Challenges face dementia care in Argyll and Bute

0
Have your say

A new report has highlighted key challenges for the support of people with dementia in Argyll and Bute and other rural parts of Scotland.

The report, ‘Specialist dementia support for families, carers and communities’, found that difficulties getting a diagnosis, problems accessing information and a lack of support for family carers were particularly acute in rural communities.

However, the report also highlighted a number of positives: community-based support had the most positive impact for family carers, with drop-in activities, peer support and access to home-based respite also improving quality of life.

The research also highlights innovative models of good practice used to overcome challenges identified, including models from some parts of the NHS Highland area.

Examples of such good practice include the introduction of dementia link workers in Argyll and Bute to support people after diagnosise - an initiative now being extended to the Highland Council area.

Cleland Sneddon, Argyll and Bute Council’s executive director of community services, said: “Argyll and Bute Council welcomes this report which highlights many of the challenges that families living with dementia face and we are committed to working towards improving support in the face of economic challenges.

“Our investment in working in partnership with our NHS colleagues, Alzheimer Scotland and other third sector organisations is evidence of this commitment; with our local community dementia teams being recognised as a model of excellence winning recognition at Scotland’s first National Dementia Awards for innovative partnership working.

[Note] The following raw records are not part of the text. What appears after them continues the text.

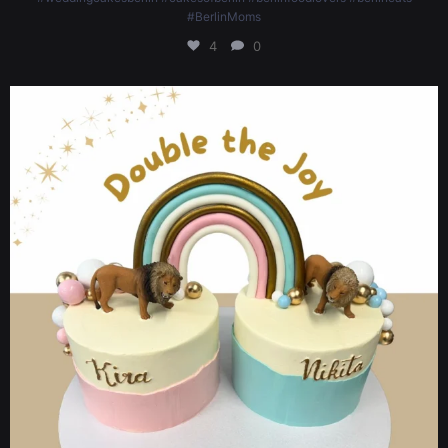
#BerlinMoms
4
0
Double trouble bday cake
🧁💌
.
.
.
#whatdoyoufancylove #fancyberlin #birthdaycakes #birthdaycake
#cakesofinstagram #cakegram #ordercake #happybirthday #fancycake
#vegancupcakes #birthdaytreats #weddingdesserts #celebrationcakes
#anniversarycakes #berlincakes #cakesinberlin #berlinbakery #berlinfoodie
#berlinevents #ordercakesberlin #berlinlifestyle #customcakesberlin
#birthdaycakesberlin #weddingcakesberlin #cakesofberlin
#berlinfoodlovers #twinscake #twinsbirthday
5
0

“We will look to use the findings of the report to help shape further developments and improvements, especially with regards to supporting people in rural and remote areas and ensuring family carers access forms of respite that are critical to helping people live well within their community whilst improving the wellbeing of family carers.”

The report was funded by the Big Lottery and supported by NHS Highland, Argyll and Bute Council and Highland Council.